JACK WELCH MBA

Kalpana Heliya

Par 100 posts (V.I.P)
If MBA curriculum were actually based on Mr Welch’s management techniques: what an education that would be???

For a start, in keeping with the no-BS style of a man whose autobiography is called “Jack: Straight From The Gut”, your columnist suspects there would be no place for the sort of bleeding-heart “MBA Oath”, pledging to serve society rather than maximise profits, that Harvard Business School graduates have taken en masse this summer. After all, Mr Welch is credited with launching the shareholder-value maximisation movement with a speech in 1981 on “Growing Fast in a Slow-Growth Economy”. What Mr Welch cared about was quality—hence his embrace of the Six Sigma programme for total-quality management. He had no time for sentimentality: if a business was not first or second in its industry, it should be sold or closed. Promising to “safeguard the interests of my shareholders, co-workers, customers, and the society in which we operate”, as those Harvard graduates did? Give me a break!

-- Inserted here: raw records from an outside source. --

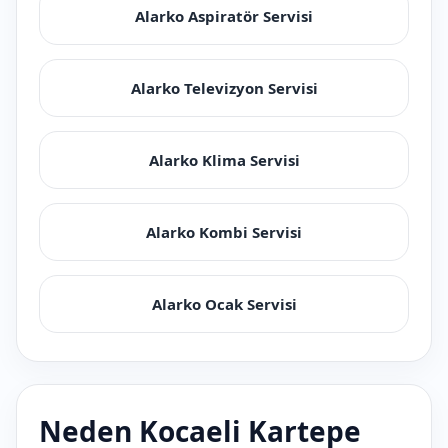
Alarko Aspiratör Servisi
Alarko Televizyon Servisi
Alarko Klima Servisi
Alarko Kombi Servisi
Alarko Ocak Servisi
Neden Kocaeli Kartepe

There would certainly be a module on “How to Fire People in Large Numbers”. Mr Welch earned the sobriquet Neutron Jack by analogy with the neutron bomb, which kills people but leaves buildings intact. GE had 411,000 workers at the end of 1980, just before he took charge, and 299,000 at the end of 1985. He also introduced the practice of firing each year the worst-performing 10% of GE’s managers, pour encourager les autres.

One extremely popular class would be “Maximising Your CEO Pay”. This columnist once heard Mr Welch tell a chief executives’ boot-camp that the key was to have the compensation committee chaired by someone older and richer than you, who would not be threatened by the idea of your getting rich too. Under no circumstances, he said (the very thought clearly evoking feelings of disgust), should the committee be chaired by “anyone from the public sector or a professor”.

Equally unmissable would be the class on “Making Your Numbers”. Under Mr Welch, GE’s accounting was so creative it could be hung on the wall of the Museum of Modern Art (although it was all within legal bounds). Frequent use was made of off-balance-sheet vehicles, on a greater scale even than Enron. The firm’s huge, opaque financial arm, GE Capital, was used as a top-up fund in case profits in the rest of the business fell below the consistent growth promised by Mr Welch. Over the 80 or so quarters he was in charge, GE’s profits grew so consistently they were almost a straight line. Those were the days.

The corporate-governance module would be even more nostalgic, given Mr Welch’s dislike of newfangled concepts of accountability through the hiring of independent directors and so forth. One of the first things that Jeff Immelt, Mr Welch’s successor, did on becoming boss was institute reforms of GE’s corporate governance.


And there’s the rub. Since leaving GE, Mr Welch’s reputation has remained strong, whereas GE’s has sunk into the mire. Thanks to its plunging share price, its market capitalisation is now barely 20% of what it was when Mr Welch left. There has been growing pressure on Mr Immelt to offload GE Capital, both from shareholders and now, it seems, judging by the proposed reforms of financial regulation announced on June 17th, from the government. Mr Immelt’s grip on the top job seems to be weakening.

All of which raises a big question. Is GE’s poor performance since Mr Welch left a reflection of how good a job he did, and how hard he has been to replace? Or is it his legacy? What an excellent topic for a case-study discussion for the first batch of students taking the Jack Welch MBA.